Por ejemplo, el padre Alfonso, a sus 90 años, se levanta feliz para que lo recojan e ir a colaborar con confesiones y dirección espiritual; el padre Porfirio Chimal a sus 96 años celebra misa y predica de una forma maravillosa, para que posteriormente nos sentemos a comer, platicar y reír de cualquier ocurrencia que surge en la mesa, jugar dominó, hacer ejercicio y terapia para que se mantengan activos.

También tengo presente el escuchar música italiana con el Padre José Medina de 86 años y sus palabras “ay mi hijito, si nos vieran, cállate los ojos que bien nos la pasamos”. Que me pregunten por mis papás y me digan “a ver cuándo los traes a la casa”.

Todos ellos son parte de mi familia y sé que para ellos también lo soy, me quieren y los quiero aunque a veces los regañe para que se tomen sus medicinas.

A muchos otros los he visto partir. A ellos les digo los graduados, que estoy seguro gozan ya de la gracia de estar con nuestro Señor.
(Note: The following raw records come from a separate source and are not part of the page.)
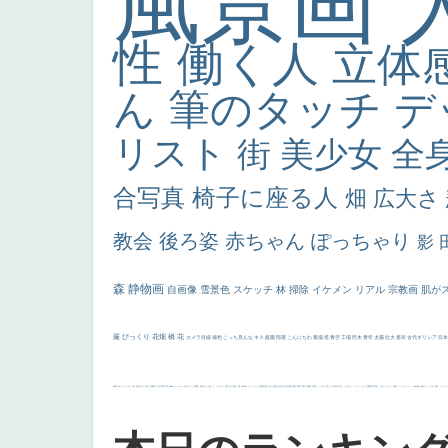
風景画
性
働く人
立体
ん
筆のタッチ
デ
リスト
街
美少女
全
合写真
椅子に座る人
畑
広大さ
教会
後ろ姿
赤ちゃん
ぽっちゃり
影
森
静物画
自画像
雪景色
スケッチ
林
掃除
イケメン
リアル
宗教画
肌が
厳
びっくり
花畑
橋
花
カメラ目線
補色
こっち見んな
キス
庭園
部屋
こんにちわ
素描
塔
青空
工場
巨木
青年
太陽
壮大
着衣
古代ギリシア
日
画質
last
ヴィーナス
剣
哀愁
白人少女
食事中
山本芳翠
麦
alciato
ハーレム
女神
ローマ教皇
奥行き
火起こし
シスター
東方の三博士
雪
114514
かっこいい
受胎告知
天から覗き込む顔
設計図
挿絵
群衆
親子
裸婦
可愛い
ピサロ
美人
＃名画で学ぶ「たるみ」
ニーソックス
躍動感
黄色
こわい
コート
畦道
レンブラント・
sekkusu
暖かい
バブみ
靴下
ショッ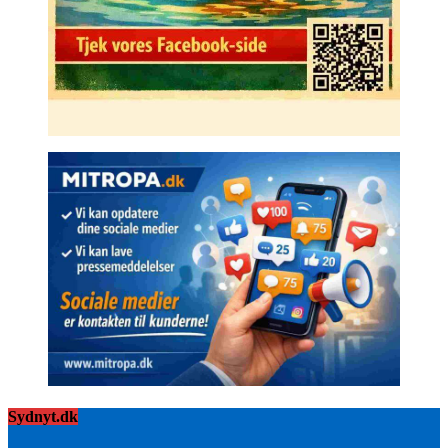
Sydnyt.dk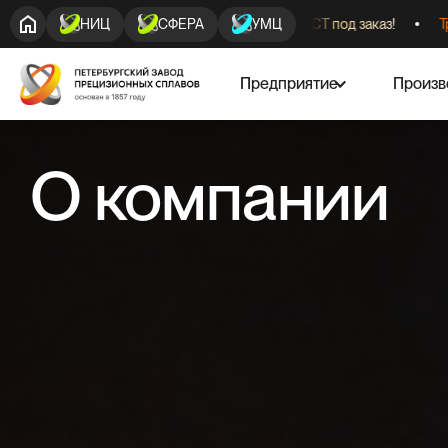
 наличии!
Круги кованые 29НК ГОСТ под заказ!
Трубы хол
НИЦ
СФЕРА
УМЦ
Предприятие
Произв
О компании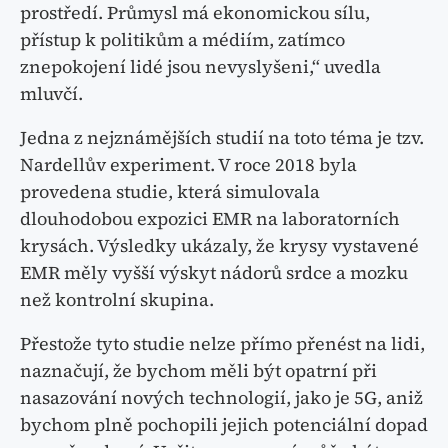
prostředí. Průmysl má ekonomickou sílu,
přístup k politikům a médiím, zatímco
znepokojení lidé jsou nevyslyšeni,“ uvedla
mluvčí.
Jedna z nejznámějších studií na toto téma je tzv.
Nardellův experiment. V roce 2018 byla
provedena studie, která simulovala
dlouhodobou expozici EMR na laboratorních
krysách. Výsledky ukázaly, že krysy vystavené
EMR měly vyšší výskyt nádorů srdce a mozku
než kontrolní skupina.
Přestože tyto studie nelze přímo přenést na lidi,
naznačují, že bychom měli být opatrní při
nasazování nových technologií, jako je 5G, aniž
bychom plně pochopili jejich potenciální dopad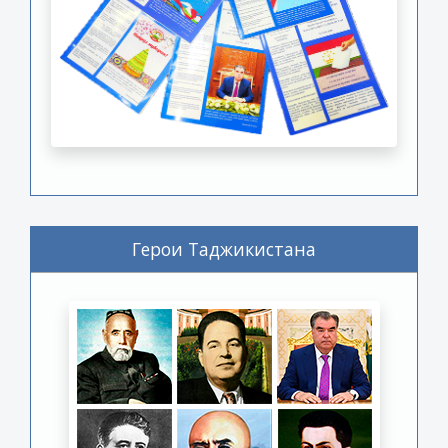
Герои Таджикистана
Unos me han dicho: “creo que ya me toca entregar el equipo”, otros me pidieron rezar juntos la Coronilla de la Misericordia porque sentían que el Señor ya los estaba llamando.

Así se acumulan las anécdotas. Hay una que me encanta: el padre Alberto Fonseca un día me mandó llamar a su cuarto, tenía 94 años en ese momento, y me dijo, “Joseph, soñé que tú y yo nos íbamos a ver al estadio a jugar al Toluca y luego por unas tortas de chorizo”. Y fue maravilloso poderle cumplir ese sueño un par de semanas después. Justo lo habíamos operado de cataratas y cuando llegamos al estadio me dice, “veo la cara de todos los jugadores, mira ese es el portero Talavera”.

Gracias a mi participación en la Fundación IGMA tengo la oportunidad de convivir con más de 60 sacerdotes retirados, y a mí me encanta poder estar cerca de ellos y retribuirles de alguna forma todo lo que nos han dado. Gracias a Dios por el Sacerdocio de mis hermanos.